Menu

Topic 7 of 8

Feature Flags Basics

Learn Feature Flags Basics for free with explanations, exercises, and a quick test (for Backend Engineer).

Published: January 20, 2026 | Updated: January 20, 2026

Why this matters

Feature flags let you deploy code continuously while controlling who sees changes. This reduces risk, speeds up releases, and enables safe experiments.

  • Turn features on/off instantly (kill switches) without redeploying.
  • Roll out gradually (1% → 5% → 25% → 100%) and monitor impact.
  • Target specific users, regions, or environments.
  • Run A/B tests to validate product and performance assumptions.

Who this is for

  • Backend Engineers shipping APIs and services with CI/CD.
  • Platform/DevOps engineers enabling safe deploys.
  • Any engineer who wants to decouple deployment from release.

Prerequisites

  • Basic understanding of deployments and environments (dev, staging, prod).
  • Comfort with reading simple code/config files.
  • Familiarity with metrics/logs and incident response.

Concept explained simply

A feature flag is a conditional switch in code that decides whether to execute a new path (feature) for some users or conditions. You ship the code dark, keep it off by default, then turn it on in a controlled way.

Mental model

Think of a traffic metering light on a freeway on-ramp. Cars (users) are allowed in gradually to avoid traffic jams (incidents). You can stop the flow instantly (kill switch) if there’s a crash (error spike).

Core building blocks

  • Flag key: stable identifier, e.g., "checkout.v2".
  • Description and owner: why it exists; who cleans it up.
  • Default: off by default for safety.
  • Targeting rules: who/when sees the feature (segments, percentages, attributes).
  • Environments: separate settings for dev/staging/prod.
  • Variations: not just on/off; can be values like numbers or strings.
  • Evaluation: where the decision happens (server or client).
  • Telemetry: logs/metrics to measure impact.
  • Expiration: date to remove the flag once done.

Worked examples

Example 1 — Gradual rollout

We introduce a new pricing endpoint. Off by default, progressively enabled to a percentage of traffic.

// Pseudocode
flag = flags.get("pricing.v2", default=false)
if (flag.enabledFor(user.id, env="prod", percent=5)) {
  return pricingV2()
} else {
  return pricingV1()
}

Plan: 1% for 30 minutes, check error rate/latency; then 5%, 25%, 50%, 100%.

Example 2 — Kill switch

A cache warmer occasionally overloads Redis. Wrap it with a flag for instant disable.

if (flags.isEnabled("infra.cacheWarmer", default=true)) {
  runCacheWarmer()
}

If Redis CPU spikes, flip the flag off without deploying.

Example 3 — Configuration flag

Use a numeric variation to control a concurrency limit.

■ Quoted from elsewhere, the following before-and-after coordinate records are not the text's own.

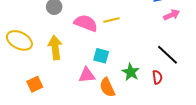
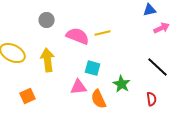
red semicircle: (157, 77) -> (152, 99), moved

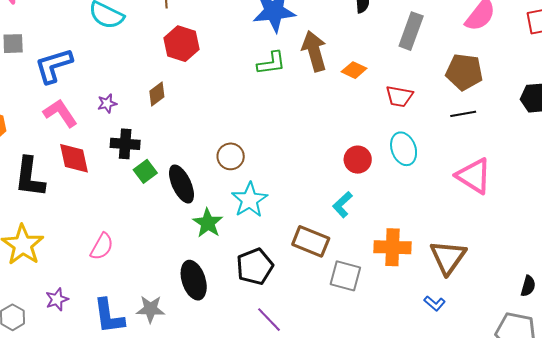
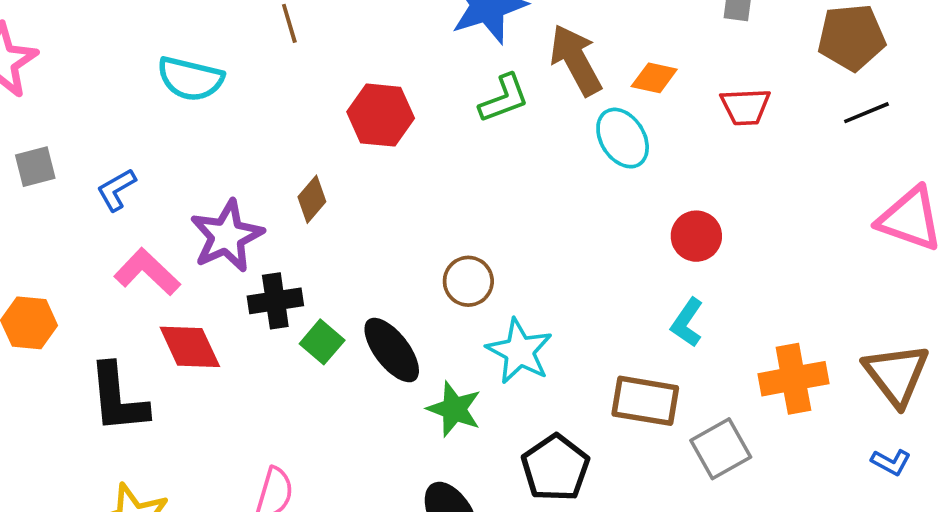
red hexagon: (182, 44) -> (381, 115), moved
blue L-shape: (54, 66) -> (116, 190), size x0.6
purple star: (107, 103) -> (227, 236), size x2.0
cyan ellipse: (404, 149) -> (623, 138), moved
gray square: (345, 276) -> (721, 449), turned -32

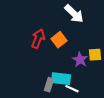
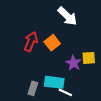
gray rectangle: (49, 85) -> (33, 88), moved

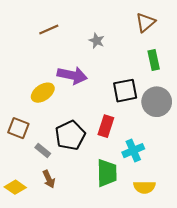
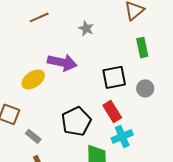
gray circle: (157, 102) -> (145, 88), size x0.6
red rectangle: (106, 126) -> (112, 111), moved, turned -50
black pentagon: (70, 135) -> (76, 121), moved

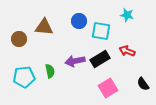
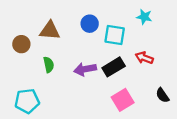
green semicircle: (50, 71) -> (49, 65), moved
cyan pentagon: (24, 77) -> (27, 101), moved

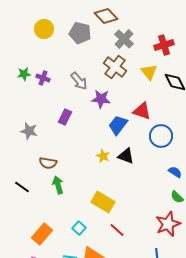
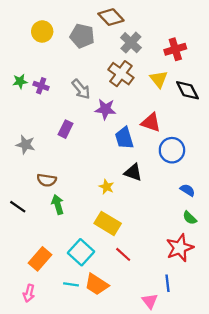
blue trapezoid: (118, 125) -> (124, 138), turned -55
yellow star: (103, 156) -> (107, 187), moved
cyan square: (79, 228) -> (81, 252), size x1.6

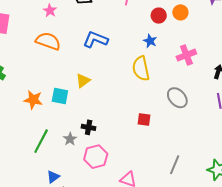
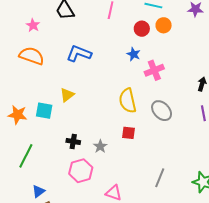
pink cross: (186, 55) -> (154, 70), moved
yellow semicircle: (141, 68) -> (128, 101), moved
gray star: (70, 139) -> (100, 146), moved

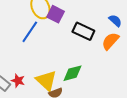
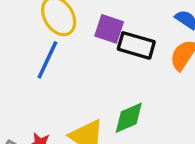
purple square: (56, 14) -> (109, 29), moved

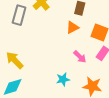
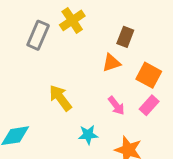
yellow arrow: (15, 60) -> (60, 98), moved

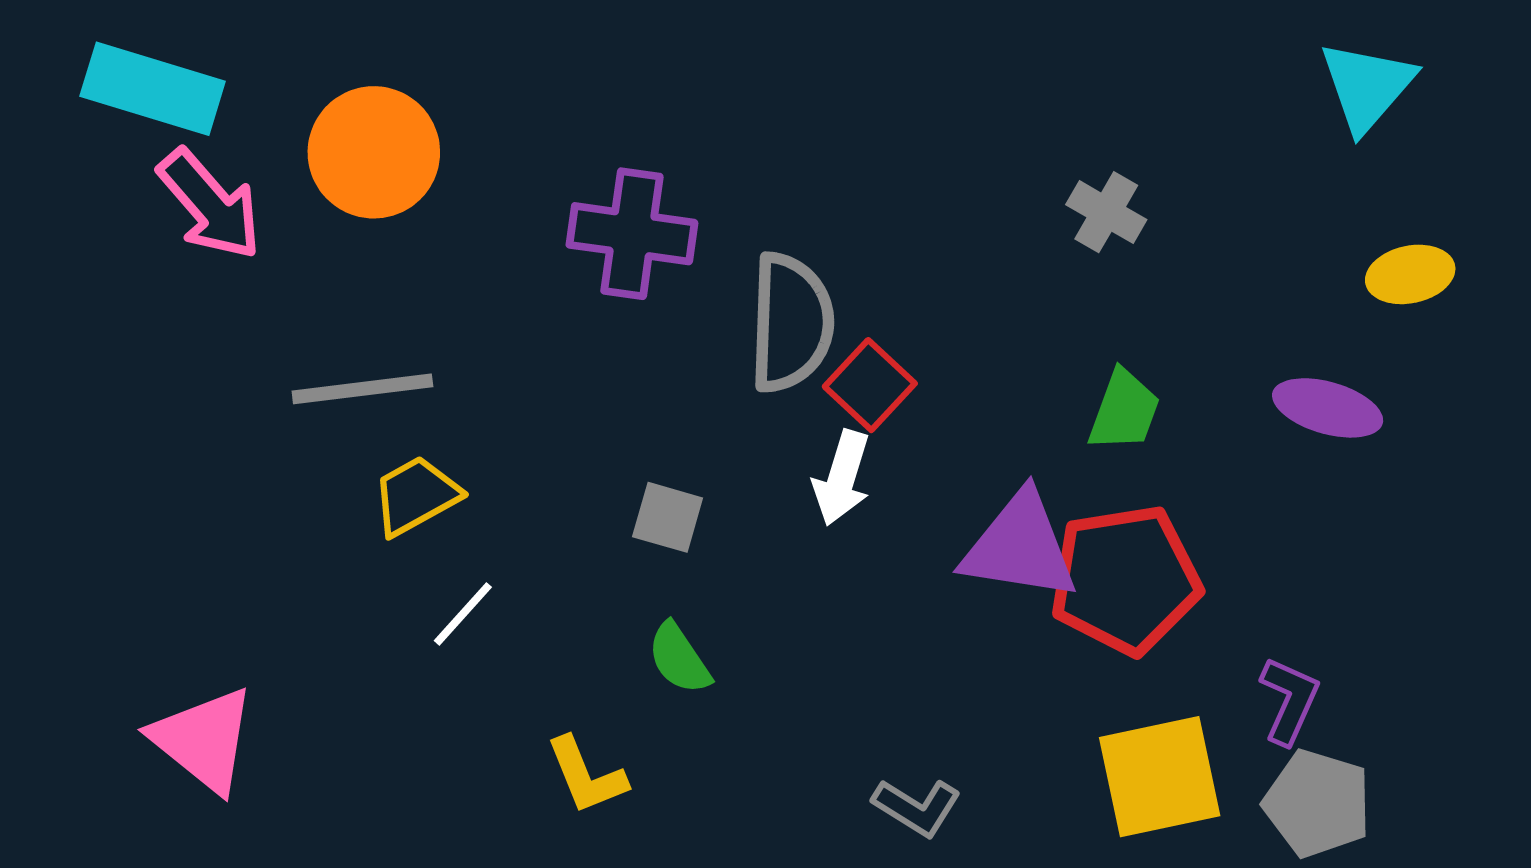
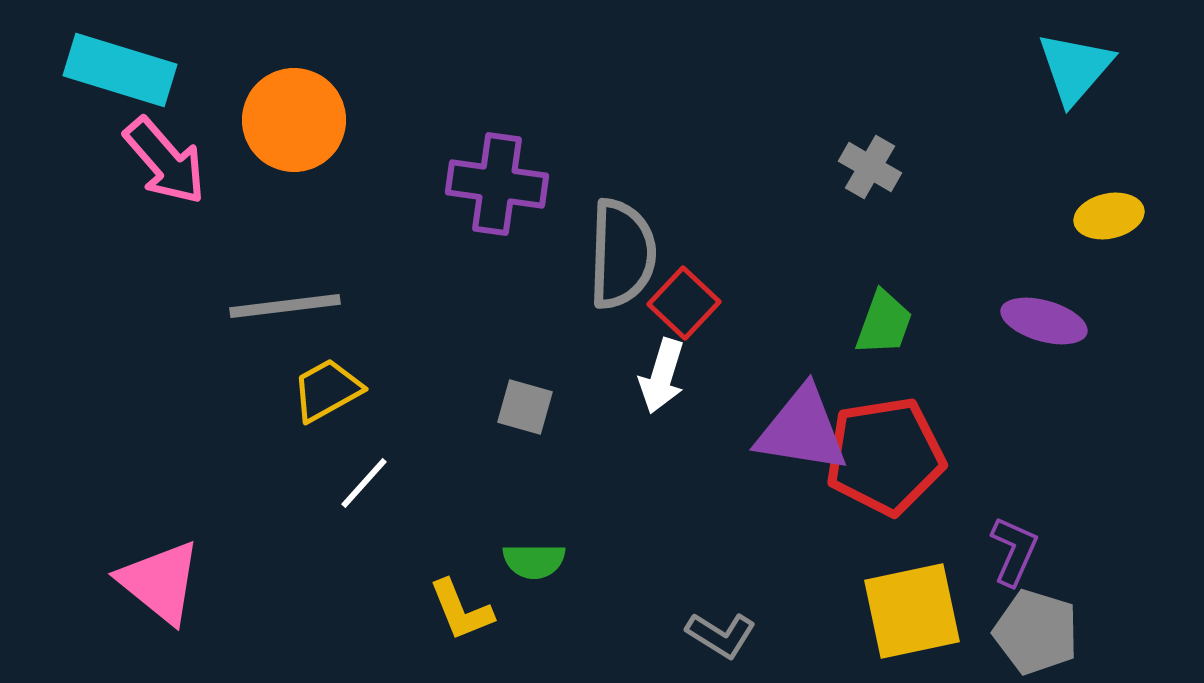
green semicircle: (679, 658) -> (534, 561), moved, turned -56

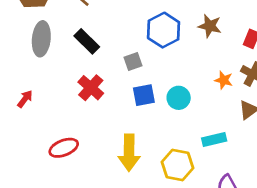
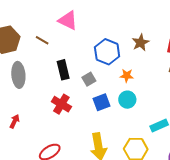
brown star: (210, 26) -> (140, 43), turned -30
black rectangle: (87, 41) -> (63, 70), moved, turned 42
orange star: (224, 80) -> (127, 76), moved

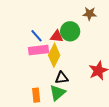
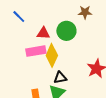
blue line: (37, 36) -> (19, 17), moved
red triangle: (57, 36) -> (43, 33), moved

limit = flags.getNumber("search.maxConcurrent", default=8)
semaphore = new Semaphore(limit)

Adjust at runtime based on system load.

Implementation patterns

  • Server-side evaluation (recommended for backend): evaluate on the server and log decisions; avoids exposing hidden features and allows centralized control.
  • Caching: cache flag configs and refresh periodically; fall back to safe defaults if the flag service is unreachable.
  • Deterministic bucketing: for percentage rollouts, hash a stable key (e.g., user ID) so users consistently see the same variation.
  • Observability: tag logs/metrics with flag key and variation. Watch error rate, latency, CPU, and key business metrics.

Safe rollout steps

  1. Add code paths guarded by a flag. Keep default off.
  2. Ship to staging: enable 100% on staging; run tests and load checks.
  3. Prod canary: enable 1% (deterministic). Monitor technical and business metrics.
  4. Increase gradually if healthy: 1% → 5% → 25% → 50% → 100%.
  5. If issues arise: flip flag off immediately; investigate; fix; retry.
  6. After full release: remove the old path and delete the flag.
Risk checklist
  • Is default safe (off)?
  • Do we have kill switch and quick rollback?
  • Are error budgets and thresholds defined?
  • Is telemetry (metrics/logs/traces) in place?
  • Is there an owner and a removal date?

Security and privacy

  • Do not expose sensitive flags to clients; evaluate on server and send only the resulting behavior or non-sensitive config.
  • Authenticate flag management; log all changes with actor and timestamp.
  • Fail closed: if flag service is unavailable, prefer safe defaults.

Observability

  • Emit counters: flag_evaluations{key,variation}, errors, and latencies.
  • Correlate flag changes with incidents using change logs.
  • Use SLOs to decide rollout pace and when to stop.

Exercises

These mirror the interactive exercise below. Everyone can take them; only logged-in users will have progress saved.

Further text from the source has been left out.